What is glitter made of?
Glitters are fine particles made up of different materials with different methods. Glitters are actually light reflecting small chunks that shimmers. These are made up of Epsom salt, copolymer plastics, aluminum foil, titanium dioxide, and iron oxides etc. You can buy glitters from trusted shops like www.Glittersmall.com or you can make them at home as well.
Glitters is an enthralling petite reflective particles that redirect the light at different angles. The reflection property makes the glitter to shine or shimmer. Glitter is similar to confetti, sparkles, or sequins, but somewhat smaller.
Components of Glitter
Glitter are made up of following substances
- copolymer plastics,
- titaniumdioxide, and
- iron oxides.
How it is made?
These materials are usually produced in thin sheets that are painted with bright metallic or iridescent colors that reflect light. The sheets are then cut up into tiny pieces to make glitter that sparkles brightly when its many pieces reflect light in a colorful spectrum!

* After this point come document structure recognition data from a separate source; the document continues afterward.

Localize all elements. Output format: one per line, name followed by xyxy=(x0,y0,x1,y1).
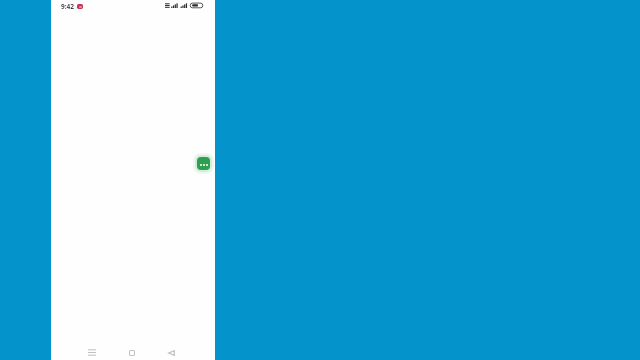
button[interactable]: More options xyxy=(197,157,210,170)
staticText: 9:42 xyxy=(61,2,74,11)
button[interactable] xyxy=(51,13,215,336)
button[interactable]: Recent apps xyxy=(84,344,100,360)
button[interactable]: Home xyxy=(124,345,140,360)
button[interactable]: Back xyxy=(163,345,179,360)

To keep it from being too messy, glitter makers usually package glitter in small containers that have small holes that help control the flow of glitter. To apply glitter to an object, you will usually use glue or another type of sticky substance that the glitter will stick to.
In its present form, glitter has only been around for about 75 years or so. However, scientists have found cave paintings over 2,000 years old that include mica flakes that give the paintings a sparkly appearance.
Modern glitter as we know it was invented in 1934 by a New Jersey cattle rancher named Henry Ruschmann. Henry also dabbled as a machinist. His hobby led to the accidental discovery of a process that used a machine to precisely cut plastic films into thousands of tiny pieces.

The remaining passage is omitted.